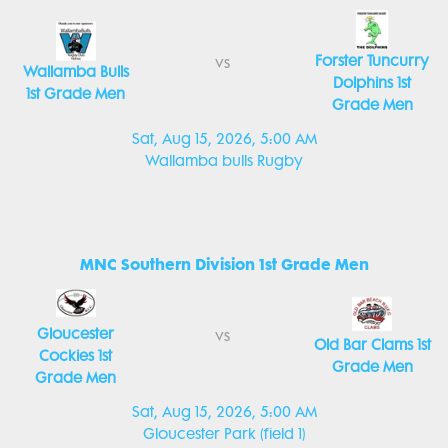
Forster Tuncurry
vs
Wallamba Bulls
Dolphins 1st
1st Grade Men
Grade Men
Sat, Aug 15, 2026, 5:00 AM
Wallamba bulls Rugby
MNC Southern Division 1st Grade Men
Gloucester
vs
Old Bar Clams 1st
Cockies 1st
Grade Men
Grade Men
Sat, Aug 15, 2026, 5:00 AM
Gloucester Park (field 1)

════

■ **Task to complete**
Output the data exactly, pictures omitted.

■ **Result of the exercise**
Forster Tuncurry
vs
Wallamba Bulls
Dolphins 1st
1st Grade Men
Grade Men
Sat, Aug 15, 2026, 5:00 AM
Wallamba bulls Rugby
MNC Southern Division 1st Grade Men
Gloucester
vs
Old Bar Clams 1st
Cockies 1st
Grade Men
Grade Men
Sat, Aug 15, 2026, 5:00 AM
Gloucester Park (field 1)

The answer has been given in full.